Observe the harmful rhetoric of division from longstanding agitators of Australian racial division, exploiting the attack before the crime scene was even cold. Then read the statements of political figures while the investigation was still active.

Politics has a daunting job to do when it comes to uniting a nation that is mourning and frightened and looking for the light and, importantly, answers to so many uncertainties.

Like why, when the official terror alert was assessed as probable, did such a large open-air Hanukah celebration go ahead with such a woefully inadequate security presence? Like how could the accused attackers have six guns in the family home when the security agency has so openly and repeatedly warned of the threat of antisemitic violence?

How quickly we were subjected to that tired line (or iterations of it) that it’s individuals not guns that kill.

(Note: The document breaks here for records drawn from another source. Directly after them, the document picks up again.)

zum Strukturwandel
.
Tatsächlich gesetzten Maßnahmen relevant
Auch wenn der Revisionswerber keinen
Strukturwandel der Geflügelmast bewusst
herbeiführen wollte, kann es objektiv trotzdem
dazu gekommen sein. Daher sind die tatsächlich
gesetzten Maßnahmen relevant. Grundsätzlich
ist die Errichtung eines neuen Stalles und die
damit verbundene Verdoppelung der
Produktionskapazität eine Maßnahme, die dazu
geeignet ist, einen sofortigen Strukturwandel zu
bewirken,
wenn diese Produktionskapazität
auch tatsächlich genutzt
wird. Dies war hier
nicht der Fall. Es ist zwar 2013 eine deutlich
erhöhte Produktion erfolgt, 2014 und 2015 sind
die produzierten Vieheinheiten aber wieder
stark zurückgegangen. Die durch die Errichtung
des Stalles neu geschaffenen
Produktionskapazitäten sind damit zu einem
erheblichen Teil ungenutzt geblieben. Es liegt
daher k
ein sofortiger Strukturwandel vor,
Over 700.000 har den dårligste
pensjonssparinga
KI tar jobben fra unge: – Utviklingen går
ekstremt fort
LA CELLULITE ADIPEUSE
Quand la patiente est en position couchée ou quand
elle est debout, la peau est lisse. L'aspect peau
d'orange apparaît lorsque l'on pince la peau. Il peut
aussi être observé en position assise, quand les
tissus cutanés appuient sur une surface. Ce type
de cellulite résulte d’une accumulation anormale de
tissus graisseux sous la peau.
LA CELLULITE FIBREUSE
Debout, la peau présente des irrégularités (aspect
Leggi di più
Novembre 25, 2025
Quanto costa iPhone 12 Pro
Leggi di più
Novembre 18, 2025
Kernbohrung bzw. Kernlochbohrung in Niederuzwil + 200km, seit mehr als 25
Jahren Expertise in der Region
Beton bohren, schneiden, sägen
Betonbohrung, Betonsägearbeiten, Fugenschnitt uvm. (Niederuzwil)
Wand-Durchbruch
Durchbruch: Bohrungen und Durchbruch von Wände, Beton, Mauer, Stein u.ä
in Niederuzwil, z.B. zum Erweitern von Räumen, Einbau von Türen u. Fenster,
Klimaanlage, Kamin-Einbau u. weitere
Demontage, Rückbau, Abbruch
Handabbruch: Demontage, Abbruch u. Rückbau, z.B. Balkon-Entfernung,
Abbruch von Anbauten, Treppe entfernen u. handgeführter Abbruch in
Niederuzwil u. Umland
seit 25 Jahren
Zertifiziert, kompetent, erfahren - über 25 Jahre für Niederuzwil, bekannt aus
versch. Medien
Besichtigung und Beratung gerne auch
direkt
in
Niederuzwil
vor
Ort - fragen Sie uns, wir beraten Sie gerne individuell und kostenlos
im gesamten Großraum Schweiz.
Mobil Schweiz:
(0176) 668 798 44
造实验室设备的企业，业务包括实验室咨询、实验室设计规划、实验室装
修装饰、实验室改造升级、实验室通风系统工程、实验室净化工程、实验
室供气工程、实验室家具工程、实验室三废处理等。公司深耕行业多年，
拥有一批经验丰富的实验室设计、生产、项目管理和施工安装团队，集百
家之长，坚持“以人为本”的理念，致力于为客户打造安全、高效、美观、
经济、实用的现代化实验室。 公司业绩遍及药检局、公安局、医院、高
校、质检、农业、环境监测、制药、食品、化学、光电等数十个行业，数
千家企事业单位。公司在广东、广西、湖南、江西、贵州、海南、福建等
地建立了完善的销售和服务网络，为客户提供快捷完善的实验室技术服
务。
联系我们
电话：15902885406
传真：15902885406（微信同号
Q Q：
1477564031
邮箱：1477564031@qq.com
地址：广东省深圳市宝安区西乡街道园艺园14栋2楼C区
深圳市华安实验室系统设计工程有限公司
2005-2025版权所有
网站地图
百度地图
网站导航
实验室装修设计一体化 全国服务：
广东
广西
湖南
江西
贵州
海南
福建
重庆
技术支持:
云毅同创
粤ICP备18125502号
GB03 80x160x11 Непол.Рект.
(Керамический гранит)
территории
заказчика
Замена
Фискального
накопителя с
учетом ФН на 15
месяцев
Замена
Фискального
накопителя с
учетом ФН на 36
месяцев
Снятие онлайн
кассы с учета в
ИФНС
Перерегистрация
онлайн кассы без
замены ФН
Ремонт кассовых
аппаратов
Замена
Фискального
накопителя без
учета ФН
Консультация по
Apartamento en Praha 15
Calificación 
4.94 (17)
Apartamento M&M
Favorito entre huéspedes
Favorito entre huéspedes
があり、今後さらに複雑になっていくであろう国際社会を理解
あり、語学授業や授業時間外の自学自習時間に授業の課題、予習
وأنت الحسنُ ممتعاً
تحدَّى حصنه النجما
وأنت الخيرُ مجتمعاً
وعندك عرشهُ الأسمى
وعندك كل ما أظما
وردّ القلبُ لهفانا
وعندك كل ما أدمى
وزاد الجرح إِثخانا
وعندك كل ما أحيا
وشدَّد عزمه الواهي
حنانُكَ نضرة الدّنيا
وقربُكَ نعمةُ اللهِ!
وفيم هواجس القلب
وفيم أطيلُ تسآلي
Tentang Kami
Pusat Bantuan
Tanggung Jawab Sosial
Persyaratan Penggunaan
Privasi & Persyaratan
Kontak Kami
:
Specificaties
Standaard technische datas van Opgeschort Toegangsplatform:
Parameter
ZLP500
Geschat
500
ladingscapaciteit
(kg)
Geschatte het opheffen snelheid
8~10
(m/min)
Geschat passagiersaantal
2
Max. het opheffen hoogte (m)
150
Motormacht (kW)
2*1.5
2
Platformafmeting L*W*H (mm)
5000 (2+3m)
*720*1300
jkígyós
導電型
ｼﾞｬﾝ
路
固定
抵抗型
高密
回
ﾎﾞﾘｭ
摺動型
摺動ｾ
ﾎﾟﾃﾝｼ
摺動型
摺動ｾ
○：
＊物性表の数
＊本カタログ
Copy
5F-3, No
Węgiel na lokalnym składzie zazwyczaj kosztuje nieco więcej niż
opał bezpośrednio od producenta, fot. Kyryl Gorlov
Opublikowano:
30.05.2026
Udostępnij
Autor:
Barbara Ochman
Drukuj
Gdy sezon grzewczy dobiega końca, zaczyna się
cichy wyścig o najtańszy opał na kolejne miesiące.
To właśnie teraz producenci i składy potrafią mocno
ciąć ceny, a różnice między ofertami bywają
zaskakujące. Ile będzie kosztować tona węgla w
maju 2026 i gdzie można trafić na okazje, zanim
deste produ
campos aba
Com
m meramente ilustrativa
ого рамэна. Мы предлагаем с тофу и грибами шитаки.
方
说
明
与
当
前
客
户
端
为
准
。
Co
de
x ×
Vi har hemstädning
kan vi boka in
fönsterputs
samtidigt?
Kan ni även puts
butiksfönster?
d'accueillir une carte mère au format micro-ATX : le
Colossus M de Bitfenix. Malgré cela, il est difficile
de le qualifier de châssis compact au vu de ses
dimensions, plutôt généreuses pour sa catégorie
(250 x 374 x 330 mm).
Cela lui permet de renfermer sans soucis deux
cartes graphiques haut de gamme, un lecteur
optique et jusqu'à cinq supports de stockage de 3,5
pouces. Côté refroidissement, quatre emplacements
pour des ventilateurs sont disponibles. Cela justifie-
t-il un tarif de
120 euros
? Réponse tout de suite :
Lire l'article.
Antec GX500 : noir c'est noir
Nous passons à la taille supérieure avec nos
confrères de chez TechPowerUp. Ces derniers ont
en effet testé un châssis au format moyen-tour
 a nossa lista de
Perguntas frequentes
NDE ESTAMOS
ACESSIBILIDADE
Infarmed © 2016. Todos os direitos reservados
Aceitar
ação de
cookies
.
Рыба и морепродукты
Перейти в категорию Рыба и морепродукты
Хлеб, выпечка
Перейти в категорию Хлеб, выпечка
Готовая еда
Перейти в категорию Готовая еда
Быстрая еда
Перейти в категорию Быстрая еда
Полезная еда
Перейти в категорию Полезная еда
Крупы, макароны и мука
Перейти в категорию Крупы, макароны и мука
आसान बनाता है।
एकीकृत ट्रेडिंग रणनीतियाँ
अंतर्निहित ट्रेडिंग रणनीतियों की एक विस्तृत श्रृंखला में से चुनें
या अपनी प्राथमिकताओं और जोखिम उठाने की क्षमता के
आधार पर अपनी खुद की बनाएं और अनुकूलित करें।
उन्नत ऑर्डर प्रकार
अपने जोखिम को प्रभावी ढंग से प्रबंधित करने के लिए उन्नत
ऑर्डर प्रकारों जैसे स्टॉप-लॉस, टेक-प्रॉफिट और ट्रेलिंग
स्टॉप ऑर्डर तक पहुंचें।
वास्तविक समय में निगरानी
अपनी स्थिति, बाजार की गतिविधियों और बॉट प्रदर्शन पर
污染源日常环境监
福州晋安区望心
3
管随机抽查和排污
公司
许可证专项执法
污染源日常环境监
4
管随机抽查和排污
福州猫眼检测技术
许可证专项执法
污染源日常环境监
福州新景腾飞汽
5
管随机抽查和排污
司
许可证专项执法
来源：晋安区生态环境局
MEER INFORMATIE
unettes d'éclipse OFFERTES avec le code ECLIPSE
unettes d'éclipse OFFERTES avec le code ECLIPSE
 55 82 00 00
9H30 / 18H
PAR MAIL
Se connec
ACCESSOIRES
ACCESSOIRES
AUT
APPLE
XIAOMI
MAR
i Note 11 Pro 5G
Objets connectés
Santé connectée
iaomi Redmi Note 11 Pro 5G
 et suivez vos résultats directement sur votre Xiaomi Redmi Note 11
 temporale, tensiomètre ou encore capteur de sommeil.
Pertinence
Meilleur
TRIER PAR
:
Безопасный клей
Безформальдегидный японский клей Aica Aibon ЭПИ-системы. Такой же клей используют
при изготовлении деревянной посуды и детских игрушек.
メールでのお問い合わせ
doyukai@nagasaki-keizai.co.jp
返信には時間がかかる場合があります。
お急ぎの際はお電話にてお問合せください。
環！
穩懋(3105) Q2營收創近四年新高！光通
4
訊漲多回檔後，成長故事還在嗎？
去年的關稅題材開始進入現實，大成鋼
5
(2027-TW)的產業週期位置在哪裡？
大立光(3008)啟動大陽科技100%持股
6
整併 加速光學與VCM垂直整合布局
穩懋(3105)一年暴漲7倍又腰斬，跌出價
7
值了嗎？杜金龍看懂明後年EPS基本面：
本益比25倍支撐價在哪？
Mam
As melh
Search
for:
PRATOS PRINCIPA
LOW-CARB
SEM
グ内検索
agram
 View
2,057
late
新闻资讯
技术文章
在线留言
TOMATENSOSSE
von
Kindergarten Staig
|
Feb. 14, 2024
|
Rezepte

Of course, both things are valid. It’s possible to simultaneously seek new ways to prevent violent bigotry and prevent firearms away from its possible actors.

In this city of immense beauty, of clear azure skies above ocean and sand, the water and the beaches – our shared community spaces – may not seem entirely familiar again to the many who’ve noted that famous Bondi seems so jarringly out of place with last weekend’s horrific violence.

We long right now for understanding and significance, for loved ones, and perhaps for the consolation of beauty in culture or the natural world.

This weekend many Australians are cancelling Christmas party plans. Reflective solitude will feel more in order.

But this is perhaps counterintuitively counterintuitive. For in these days of anxiety, anger, sadness, confusion and grief we need each other now more than ever.

The reassurance of community – the binding force of the unity in the very word – is what we probably need most.

But sadly, all of the portents are that cohesion in politics and society will be hard to find this long, enervating summer.

Kristin Pennington
Kristin Pennington

A seasoned sports analyst with over a decade of experience in betting strategies and statistical modeling.